Coach Craig Levein settled in Scotland's top job

Craig Levein
Levein admits he had trouble settling into the role of Scotland manager

Craig Levein says changes at the top at the Scottish Football Association helped him overcome initial misgivings about his role as national coach.

"There were a number of things that were eating away at me," said Levein.

"But, with the progression of the players and seeing the players develop along with the team, I feel much more ownership of what's going on.

"With Stewart Regan and others coming in, there's a momentum about the organisation I'm comfortable with."

Chief executive Regan has spearheaded changes to the SFA's structure that Levein says have made his job easier and any initial concerns he had about leaving club management behind have been cast aside as he builds a team for the future.

"There's a lot of good times going on and it's a joy to work with this group of players," the head coach told the BBC.

"I've always had the passion - it's the understanding of the job that's been difficult.

"It's why I took the job - because I'm passionate about my country and it's a great honour to be the manager.

"It's understanding what's needed to make the team successful.

"It's difficult, but I feel that it's improving and I'm getting better at it."

Levein took the Scotland job after spells in charge of Cowdenbeath, Hearts, Leicester City, Raith Rovers and Dundee United.

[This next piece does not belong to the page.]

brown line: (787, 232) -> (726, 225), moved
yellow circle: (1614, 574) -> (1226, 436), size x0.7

"My previous experience was only ever club football," he said.

"The problems I had were coming to terms with the job and frustrations about not being able to make changes as quickly as I would like."

Scotland take on Liechtenstein and Spain in their final Group I qualifying matches, with progression to the finals in Poland and Ukraine next year hanging in the balance.

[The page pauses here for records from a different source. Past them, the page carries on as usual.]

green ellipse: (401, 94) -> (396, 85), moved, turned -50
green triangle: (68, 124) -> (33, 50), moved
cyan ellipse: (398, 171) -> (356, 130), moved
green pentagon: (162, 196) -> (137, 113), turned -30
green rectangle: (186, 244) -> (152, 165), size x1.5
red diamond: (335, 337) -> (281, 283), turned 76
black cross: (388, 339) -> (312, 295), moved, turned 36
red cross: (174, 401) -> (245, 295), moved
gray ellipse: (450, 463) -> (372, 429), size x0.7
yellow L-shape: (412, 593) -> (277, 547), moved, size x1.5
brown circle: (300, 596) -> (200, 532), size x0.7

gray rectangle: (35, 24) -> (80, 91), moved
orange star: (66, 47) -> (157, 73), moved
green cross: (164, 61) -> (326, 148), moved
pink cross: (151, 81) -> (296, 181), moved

Levein admits the campaign has been difficult but believes his team is starting to take shape.

"It takes time to mould a team and get players playning and working together," he added.

"We've had about 15 matches in total, which isn't a long time to develop a team, but in international football there's so much attention that focuses on the gatherings, which is a necessity to put everyone under the microscope and do things quicker than you would do at a club.

"I think we've moved quite quickly and we're in a good place.

"There still are pangs of wanting to be on the training ground every day and work with players.

"It always helps when you know the character of the people you're dealing with, but I believe firmly that we're improving at a rate of knots."